Start of Dataset entries

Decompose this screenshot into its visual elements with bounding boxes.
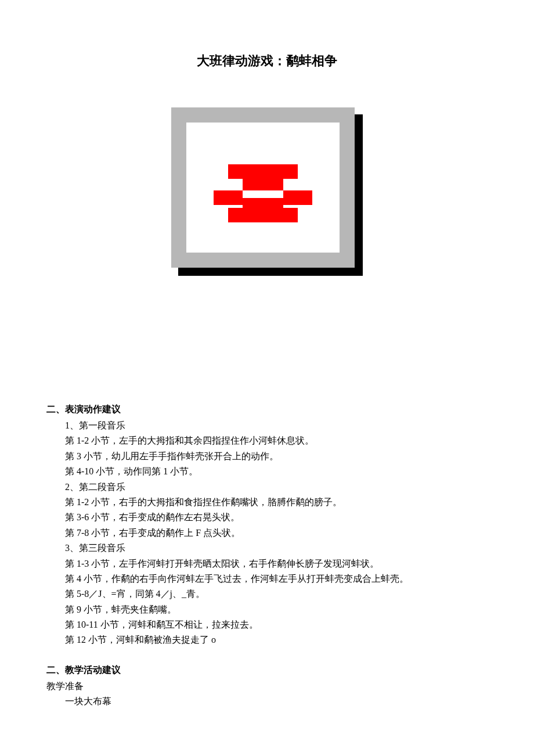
body-line: 第 4-10 小节，动作同第 1 小节。	[46, 464, 488, 479]
svg-rect-1	[243, 179, 283, 190]
body-line: 第 10-11 小节，河蚌和鹬互不相让，拉来拉去。	[46, 617, 488, 632]
svg-rect-0	[228, 164, 298, 179]
svg-rect-3	[283, 190, 312, 205]
body-line: 第 3-6 小节，右手变成的鹬作左右晃头状。	[46, 510, 488, 525]
svg-rect-2	[214, 190, 243, 205]
page-title: 大班律动游戏：鹬蚌相争	[46, 52, 488, 70]
body-line: 2、第二段音乐	[46, 480, 488, 495]
body-line: 第 5-8／J、=宵，同第 4／j、_青。	[46, 586, 488, 602]
decorative-figure	[171, 107, 363, 276]
body-line: 1、第一段音乐	[46, 418, 488, 433]
body-line: 第 1-2 小节，左手的大拇指和其余四指捏住作小河蚌休息状。	[46, 433, 488, 448]
body-line: 第 1-2 小节，右手的大拇指和食指捏住作鹬嘴状，胳膊作鹬的膀子。	[46, 495, 488, 510]
svg-rect-5	[228, 208, 298, 222]
body-line: 第 1-3 小节，左手作河蚌打开蚌壳晒太阳状，右手作鹬伸长膀子发现河蚌状。	[46, 556, 488, 571]
prep-label: 教学准备	[46, 679, 488, 694]
section-heading-performance: 二、表演动作建议	[46, 404, 488, 416]
body-line: 第 3 小节，幼儿用左手手指作蚌壳张开合上的动作。	[46, 449, 488, 464]
body-line: 第 9 小节，蚌壳夹住鹬嘴。	[46, 602, 488, 617]
red-glyph-icon	[214, 164, 312, 222]
body-line: 第 12 小节，河蚌和鹬被渔夫捉走了 o	[46, 632, 488, 647]
section-heading-teaching: 二、教学活动建议	[46, 664, 488, 676]
prep-item: 一块大布幕	[46, 694, 488, 709]
body-line: 第 7-8 小节，右手变成的鹬作上 F 点头状。	[46, 525, 488, 541]
body-line: 3、第三段音乐	[46, 541, 488, 556]
performance-suggestions: 1、第一段音乐 第 1-2 小节，左手的大拇指和其余四指捏住作小河蚌休息状。 第…	[46, 418, 488, 648]
body-line: 第 4 小节，作鹬的右手向作河蚌左手飞过去，作河蚌左手从打开蚌壳变成合上蚌壳。	[46, 571, 488, 586]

End of Dataset entries

* Task to complete
Your task is an exact printout of the records above, with no pictures.

* Result of the task
Decompose this screenshot into its visual elements with bounding boxes.
body-line: 第 4-10 小节，动作同第 1 小节。	[46, 464, 488, 479]
svg-rect-1	[243, 179, 283, 190]
body-line: 第 10-11 小节，河蚌和鹬互不相让，拉来拉去。	[46, 617, 488, 632]
svg-rect-0	[228, 164, 298, 179]
svg-rect-3	[283, 190, 312, 205]
body-line: 第 3-6 小节，右手变成的鹬作左右晃头状。	[46, 510, 488, 525]
svg-rect-2	[214, 190, 243, 205]
page-title: 大班律动游戏：鹬蚌相争	[46, 52, 488, 70]
body-line: 2、第二段音乐	[46, 480, 488, 495]
body-line: 第 5-8／J、=宵，同第 4／j、_青。	[46, 586, 488, 602]
decorative-figure	[171, 107, 363, 276]
body-line: 1、第一段音乐	[46, 418, 488, 433]
body-line: 第 1-2 小节，左手的大拇指和其余四指捏住作小河蚌休息状。	[46, 433, 488, 448]
body-line: 第 1-2 小节，右手的大拇指和食指捏住作鹬嘴状，胳膊作鹬的膀子。	[46, 495, 488, 510]
svg-rect-5	[228, 208, 298, 222]
body-line: 第 1-3 小节，左手作河蚌打开蚌壳晒太阳状，右手作鹬伸长膀子发现河蚌状。	[46, 556, 488, 571]
prep-label: 教学准备	[46, 679, 488, 694]
section-heading-performance: 二、表演动作建议	[46, 404, 488, 416]
body-line: 第 3 小节，幼儿用左手手指作蚌壳张开合上的动作。	[46, 449, 488, 464]
body-line: 第 9 小节，蚌壳夹住鹬嘴。	[46, 602, 488, 617]
red-glyph-icon	[214, 164, 312, 222]
body-line: 第 12 小节，河蚌和鹬被渔夫捉走了 o	[46, 632, 488, 647]
section-heading-teaching: 二、教学活动建议	[46, 664, 488, 676]
prep-item: 一块大布幕	[46, 694, 488, 709]
body-line: 第 7-8 小节，右手变成的鹬作上 F 点头状。	[46, 525, 488, 541]
body-line: 3、第三段音乐	[46, 541, 488, 556]
performance-suggestions: 1、第一段音乐 第 1-2 小节，左手的大拇指和其余四指捏住作小河蚌休息状。 第…	[46, 418, 488, 648]
body-line: 第 4 小节，作鹬的右手向作河蚌左手飞过去，作河蚌左手从打开蚌壳变成合上蚌壳。	[46, 571, 488, 586]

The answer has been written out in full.